The study describes the incidence, risk factors and consequences associated with preterm births based on data available from 12 public hospitals across Nepal. The incidence of preterm births was found to be 9.8% among total births while it was 9.3% among live births. In a systematic review conducted with data available from 107 countries, the global preterm birth rate was reported at 10.6% [22] and a systematic analysis based on data available from 184 countries reported an estimated preterm births of 11.1% [1]. Similarly, studies conducted in the United States (9.62%) [23] and Australia (8.6%) [11] have also reported similar estimates. A previous study conducted in a tertiary hospital in Nepal reported at incidence of 8.1% for preterm births [24]. These findings suggest that Nepal’s preterm birth rate is in line with developed countries, suggesting an improvement over the national and global estimates.
The study looked at some of the potential risk factors for preterm births. The risk of preterm births was higher among mothers younger than 20 years. Several other studies have also reported linking both younger and older maternal age with preterm births [11,25–30]. However, a Bangladesh study found women aged <20 years to be protective for preterm, contrary to our findings [20]. Our study did not find any significant association with mothers aged 35 years and above. The risk of preterm births was also higher among mothers with education lower than secondary level had a higher risk of having preterm births. Other studies have also shown similar associations related to lower education levels [14,16,20,31]. This suggests that better educational status of mothers has a direct effect on the birth outcomes. Further, mothers with a history of smoking had higher risk for preterm births. Other studies have also shown similar associations for preterm births [11,32–34]. Also, the risks were higher for mothers who did not use clean fuel. A recent study conducted in China showed no any significant association with the type of fuel used [35]. However, another study conducted in East India looking at the impact of the fuels in pregnancy outcomes showed a significant association for preterm births [36]. The variations could be due to the difference in sample sizes.

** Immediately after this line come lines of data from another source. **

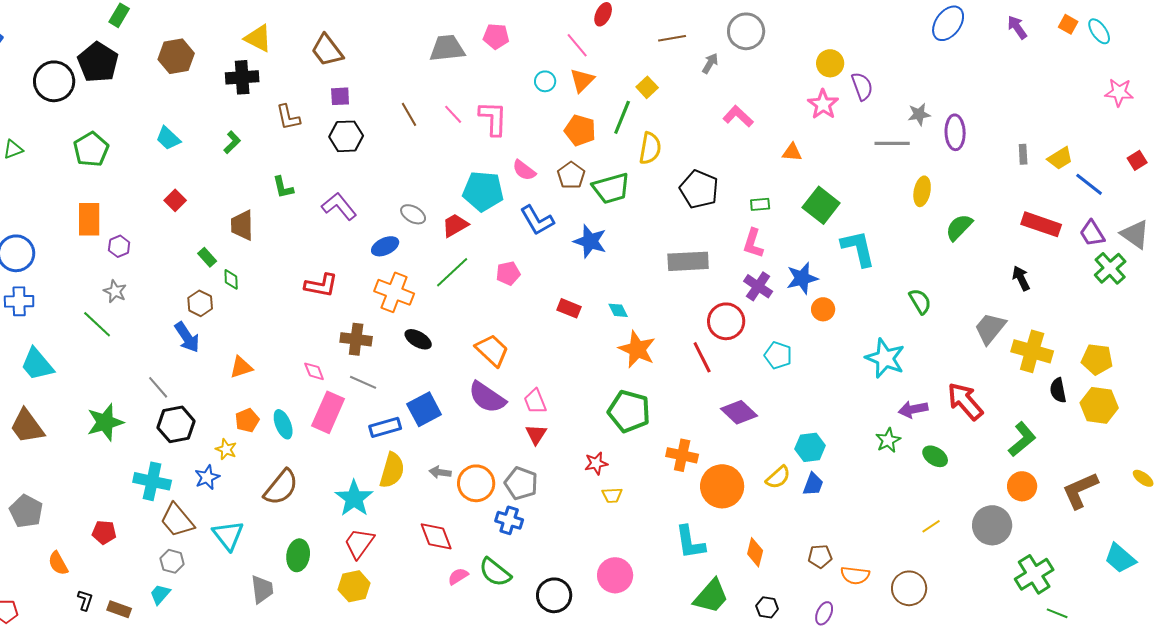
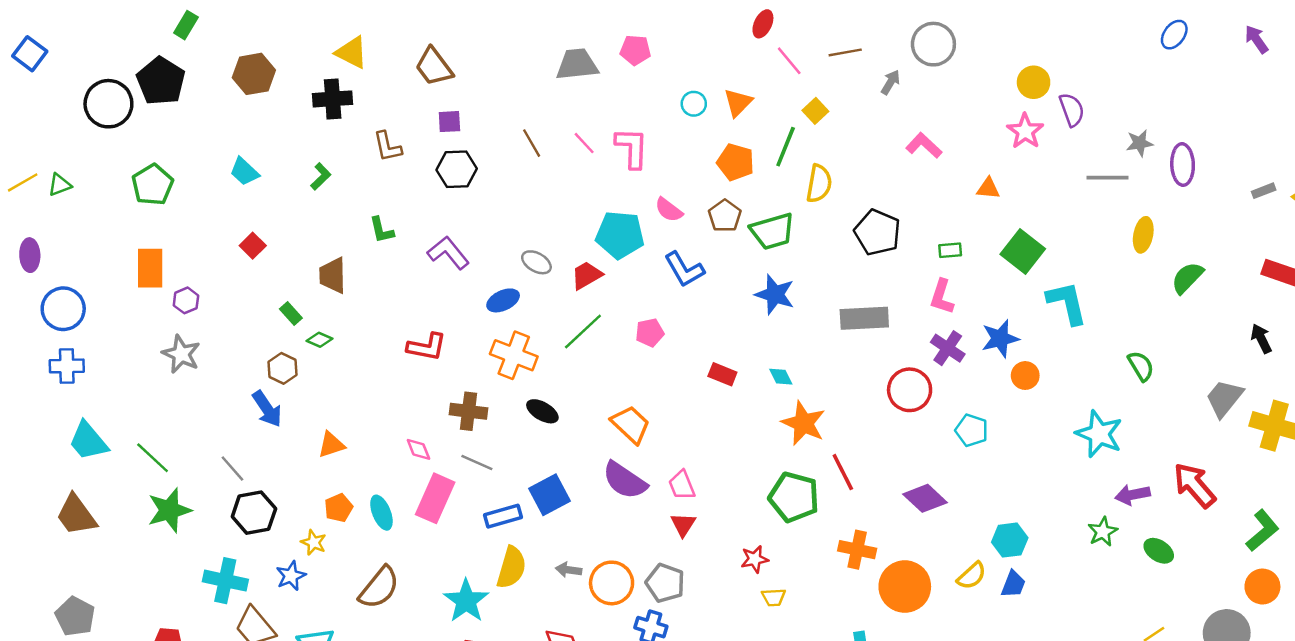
blue ellipse: (948, 23) -> (1174, 35), size x0.7
pink line: (577, 45) -> (789, 61), moved
gray rectangle: (1023, 154) -> (1264, 191), turned 72
blue star: (590, 241) -> (775, 294), moved
green diamond: (231, 279) -> (319, 340), turned -65
gray star: (115, 291) -> (181, 354), size x1.4
green line: (97, 324) -> (153, 458), moved
red line: (702, 357) -> (843, 472), moved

Our study showed that the risk was higher among nulliparous mothers. The findings have also been supported by previous studies [37,38]. Babies born to mothers who seek ANC visits during second and third trimesters also had a higher risk of being preterm. Seeking ANC visits later in pregnancies can increase the risks of preterm births, studies have shown [25,27,39]. Our study found that women who sought <4 ANC visits during pregnancy were at higher risk of giving preterm birth. A study conducted in rural Gambia also showed higher risk though the findings were not significant [40]. Further, another study conducted by a Belgian team also found no substantial correlation between number of ANC visits and preterm birth but rather on the content and timing of care during pregnancy [39]. Hence, ANC visits should focus on improved screening of at-risk pregnant women together with the ability to treat and manage infections and provide dietary support and counseling services [41].
The risk of preterm births was also higher among women who had severe anemia during pregnancy. The finding is corroborated by other studies which showed severe anemia increased the risk of preterm births significantly [42–44]. However, a study conducted in Tanzania showed no association with preterm birth, though the study only compared anemia without specifying the type and there were only 2 preterm birth cases [45]. Further, mothers who had multiple deliveries had higher risk of having preterm births. A Korean study also showed similar associations [46]. Another cohort study in Bangladesh also showed similar findings [20]. However, a systematic review and meta-analyses assessing interventions aimed at preventing preterm births among twin pregnancies found that no interventions reduced the risk significantly [47].
The risk was also higher among women whose babies had major malformations although the association was not significant. However, previous studies have shown significant associations [48,49]. One of the reasons could be the low numbers reported from our study. Sex of the child had no any risks for preterm births. This was in line with another study who also showed no significant association between sex of the child and preterm births [50]. However, several studies have linked male babies with preterm births [51–53].
We also analyzed the consequences of preterm birth. The pre-discharge mortality was 11-times higher for preterm babies. Other studies have also reported similar findings [24,54,55].
There are some limitations in the study. The study did not analyze some of the risk factors (e.g. previous medical history, previous preterm births, cervical length, BMI etc.) that have been discussed in the research articles as these data were either not collected in our study or they were underreported. Also, not all mothers took part in the interviews and for those who took part, the information might not be reliable due to recall bias. Further, we only analyzed pre-discharge mortality so we do not know about the consequences thereafter. Also, we did not collect data on other outcomes like birth-related injuries and other associated factors hence they are not reported in our study. Having said that, this is a large representative sample from 12 different hospitals. Hence, the results are a likely representation of the incidence of preterm births in Nepal.